---------- Provided records
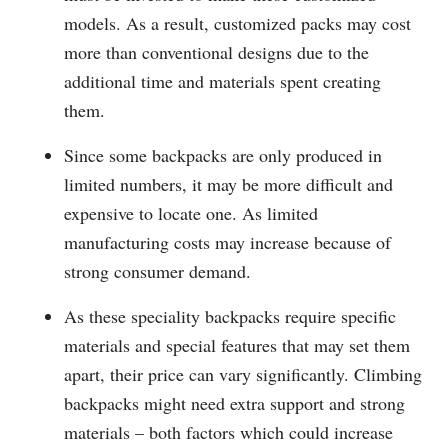
models. As a result, customized packs may cost
more than conventional designs due to the
additional time and materials spent creating
them.
Since some backpacks are only produced in
limited numbers, it may be more difficult and
expensive to locate one. As limited
manufacturing costs may increase because of
strong consumer demand.
As these speciality backpacks require specific
materials and special features that may set them
apart, their price can vary significantly. Climbing
backpacks might need extra support and strong
materials – both factors which could increase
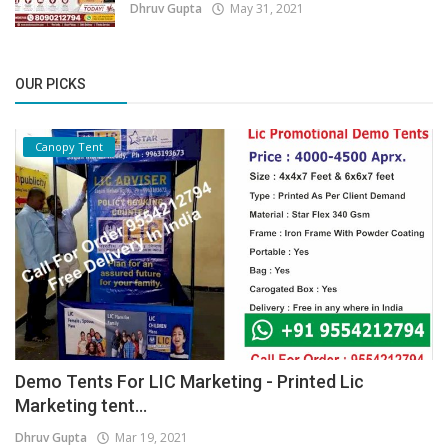
Dhruv Gupta
May 31, 2021
OUR PICKS
Canopy Tent
Demo Tents For LIC Marketing - Printed Lic
Marketing tent...
Dhruv Gupta
Mar 19, 2021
--------------------
Look through the data above. Find each line with the string "limited" and copy it.

• _Answer_:
limited numbers, it may be more difficult and
expensive to locate one. As limited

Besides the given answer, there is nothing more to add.